• _Action item_
Find every line in the records below that holds the word "生育保险累计月数" and copy it.

• _Stored data entries_
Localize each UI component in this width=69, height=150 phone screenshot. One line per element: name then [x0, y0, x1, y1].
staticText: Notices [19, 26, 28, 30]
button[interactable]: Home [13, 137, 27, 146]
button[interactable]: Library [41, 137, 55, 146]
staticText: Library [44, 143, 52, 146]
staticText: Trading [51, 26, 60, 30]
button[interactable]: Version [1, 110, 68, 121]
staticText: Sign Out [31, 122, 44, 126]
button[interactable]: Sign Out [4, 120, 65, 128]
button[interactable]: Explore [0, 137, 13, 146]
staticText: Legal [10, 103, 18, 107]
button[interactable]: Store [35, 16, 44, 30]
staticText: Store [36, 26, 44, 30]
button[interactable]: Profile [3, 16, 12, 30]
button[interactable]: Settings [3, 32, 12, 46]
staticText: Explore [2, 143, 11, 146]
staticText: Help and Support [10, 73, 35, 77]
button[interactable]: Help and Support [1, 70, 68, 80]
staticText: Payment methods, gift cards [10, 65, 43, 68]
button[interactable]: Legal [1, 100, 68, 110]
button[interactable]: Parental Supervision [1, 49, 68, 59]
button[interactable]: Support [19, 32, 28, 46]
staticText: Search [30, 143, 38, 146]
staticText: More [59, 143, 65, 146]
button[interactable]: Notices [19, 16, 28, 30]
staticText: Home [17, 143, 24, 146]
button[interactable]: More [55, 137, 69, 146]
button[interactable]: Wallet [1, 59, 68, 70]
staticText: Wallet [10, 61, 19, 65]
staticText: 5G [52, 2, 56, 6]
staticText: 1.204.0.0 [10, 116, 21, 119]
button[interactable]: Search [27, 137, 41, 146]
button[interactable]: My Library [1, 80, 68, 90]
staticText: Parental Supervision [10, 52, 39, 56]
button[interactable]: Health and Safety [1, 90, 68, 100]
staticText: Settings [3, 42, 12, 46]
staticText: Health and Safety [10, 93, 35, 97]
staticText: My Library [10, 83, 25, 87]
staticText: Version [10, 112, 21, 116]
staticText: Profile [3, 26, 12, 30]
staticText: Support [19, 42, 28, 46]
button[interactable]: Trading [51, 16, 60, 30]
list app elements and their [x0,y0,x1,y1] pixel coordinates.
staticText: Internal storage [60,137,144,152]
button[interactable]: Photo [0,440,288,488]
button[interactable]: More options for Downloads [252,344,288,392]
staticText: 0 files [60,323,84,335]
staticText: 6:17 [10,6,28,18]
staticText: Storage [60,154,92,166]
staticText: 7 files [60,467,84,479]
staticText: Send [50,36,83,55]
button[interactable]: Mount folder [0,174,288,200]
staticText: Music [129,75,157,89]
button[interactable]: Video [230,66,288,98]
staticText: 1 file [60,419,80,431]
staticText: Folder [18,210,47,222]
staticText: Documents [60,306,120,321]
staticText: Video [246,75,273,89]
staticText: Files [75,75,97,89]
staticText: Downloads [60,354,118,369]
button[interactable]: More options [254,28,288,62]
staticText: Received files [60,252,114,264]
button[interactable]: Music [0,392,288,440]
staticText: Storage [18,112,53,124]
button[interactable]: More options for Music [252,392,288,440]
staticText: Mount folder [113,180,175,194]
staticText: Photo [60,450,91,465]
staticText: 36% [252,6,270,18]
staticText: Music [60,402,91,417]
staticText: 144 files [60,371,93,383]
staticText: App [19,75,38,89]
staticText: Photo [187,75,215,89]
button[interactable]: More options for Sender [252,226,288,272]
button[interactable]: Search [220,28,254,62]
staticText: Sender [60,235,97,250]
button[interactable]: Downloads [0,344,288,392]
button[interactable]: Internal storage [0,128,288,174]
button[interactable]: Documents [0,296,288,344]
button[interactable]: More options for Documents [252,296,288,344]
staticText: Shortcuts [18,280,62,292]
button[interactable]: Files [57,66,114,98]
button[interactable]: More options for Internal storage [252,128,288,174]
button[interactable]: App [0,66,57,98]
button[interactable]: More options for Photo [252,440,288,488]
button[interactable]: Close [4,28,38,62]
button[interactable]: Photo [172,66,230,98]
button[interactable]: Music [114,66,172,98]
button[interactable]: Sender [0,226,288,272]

--

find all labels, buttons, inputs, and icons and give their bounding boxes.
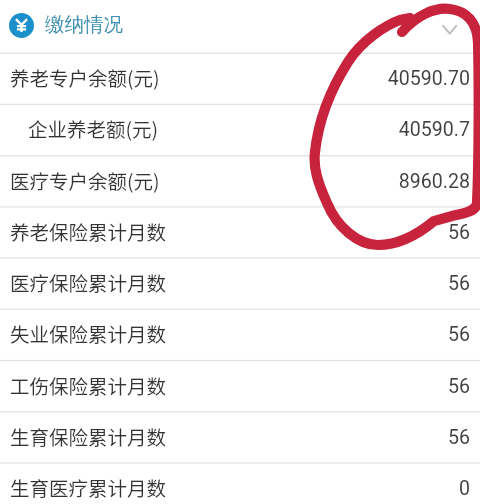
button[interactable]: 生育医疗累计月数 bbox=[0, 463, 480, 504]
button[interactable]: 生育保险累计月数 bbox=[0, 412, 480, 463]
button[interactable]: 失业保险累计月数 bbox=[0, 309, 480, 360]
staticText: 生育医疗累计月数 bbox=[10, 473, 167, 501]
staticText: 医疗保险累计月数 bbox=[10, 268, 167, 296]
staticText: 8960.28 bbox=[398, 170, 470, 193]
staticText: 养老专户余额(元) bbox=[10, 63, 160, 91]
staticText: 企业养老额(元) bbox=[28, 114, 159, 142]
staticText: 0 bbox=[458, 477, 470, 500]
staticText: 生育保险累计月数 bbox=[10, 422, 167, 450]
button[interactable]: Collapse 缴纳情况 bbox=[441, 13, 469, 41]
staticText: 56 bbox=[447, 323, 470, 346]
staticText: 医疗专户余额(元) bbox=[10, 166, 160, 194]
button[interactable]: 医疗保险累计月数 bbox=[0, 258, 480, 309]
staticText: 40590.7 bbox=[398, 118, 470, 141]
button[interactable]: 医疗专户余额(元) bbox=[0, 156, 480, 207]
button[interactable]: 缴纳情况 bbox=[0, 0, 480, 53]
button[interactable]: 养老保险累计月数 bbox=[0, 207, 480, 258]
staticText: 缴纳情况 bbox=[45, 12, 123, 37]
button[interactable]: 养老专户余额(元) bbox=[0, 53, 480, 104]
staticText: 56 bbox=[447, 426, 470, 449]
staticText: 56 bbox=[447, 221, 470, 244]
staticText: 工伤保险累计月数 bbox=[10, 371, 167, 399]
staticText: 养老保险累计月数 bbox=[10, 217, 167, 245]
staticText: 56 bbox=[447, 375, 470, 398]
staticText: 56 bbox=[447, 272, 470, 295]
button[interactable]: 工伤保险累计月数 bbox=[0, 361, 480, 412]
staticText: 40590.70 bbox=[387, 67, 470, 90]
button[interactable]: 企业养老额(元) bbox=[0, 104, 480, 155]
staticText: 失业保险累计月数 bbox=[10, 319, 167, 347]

• _Task response_
button[interactable]: 生育保险累计月数 bbox=[0, 412, 480, 463]
staticText: 生育保险累计月数 bbox=[10, 422, 167, 450]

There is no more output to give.